5) The Employee will surrender the 500,000 shares purchased at year end 1996 and
in turn the Company will cancel these shares. In addition the Company will
cancel Notes PN-101 and 102 relating to the purchase of such shares and as such,
relieving the Employee of any liability to the Company in connection with these
Notes as of December 31, 1997.
6) In consideration of Section 5 above, the Company will issue to Employee
250,000 Warrants to purchase the Company's common stock, exercisable for 10
years at the price of $2.546875, which was the average of bid (2 1/2) and ask
prices (2 19/32) at closing on March 20, 1998.
7) The Employee will not be provided with an office or a secretary. As of
4/30/98, the Employee will assume all expenses of Employee's current office,
including but not limited to: rent, phone, fax, utilities and maintenance. The
Company will pay any reasonable outstanding expenses, to April 30,1998, relating
to the rental of the Company office in Broomall which are minimal. [Note, the
Company has been and will continue to be financially responsible for, Xxxxxxxx
Xxxxxxxx, the Employee's current secretary.]

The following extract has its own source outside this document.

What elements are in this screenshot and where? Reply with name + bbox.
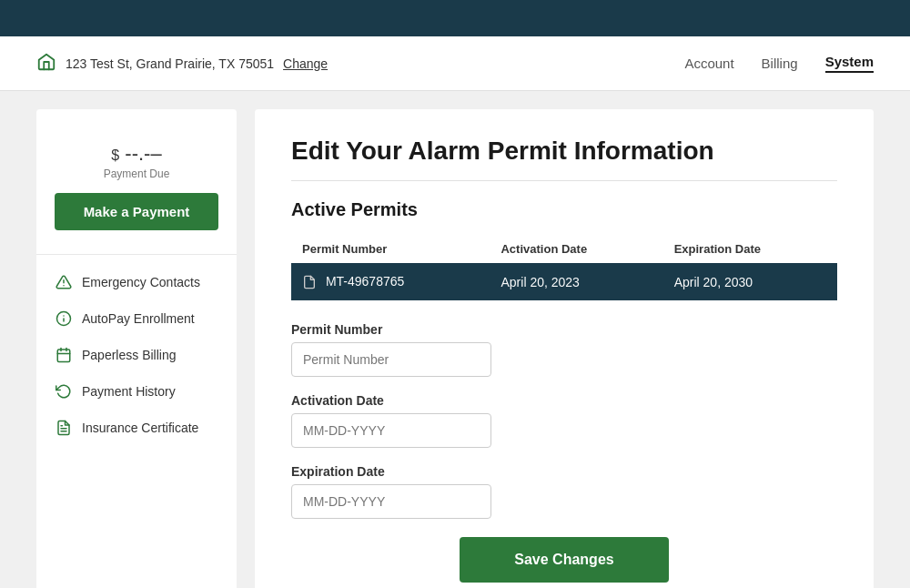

8) Employee covenants and agrees that, for the term of this agreement, he shall
not, directly or indirectly engage in any business activities within the
Continental United States, the same as, or in competition with business
activities carried on by the Company. The term "engage in" shall include,
without being limited to, activities as proprietor, partner, stockholder,
principal, agent, employee or consultant. Notwithstanding the foregoing,
Employee shall be entitled to have investments in other enterprises provided,
however, that he shall not have any investments or financial interest in any
business enterprise which conducts business activities competitive with any
business activities conducted by the Company of more than 5% of any class of
equity securities of a company whose securities are traded on a national
exchange. Additionally, if the Company permanently abandons (to be agreed to by
the Company, in writing) any of its existing businesses and/or products, the
Employee will be free of any restrictions
relating to engaging, participating, investing in and or owning any such
abandoned business or products. 9) If the office or offices of Chairman of the
Board of Directors or President and Chief Executive Officer shall become vacant
for any reason whatsoever, and if the Company desires for Employee to occupy
such position or positions temporarily until either or both can be located and
hired, Employee will, at his option, and upon request by the Board of Directors,
enter into the office or offices at the pleasure of the Board of Directors.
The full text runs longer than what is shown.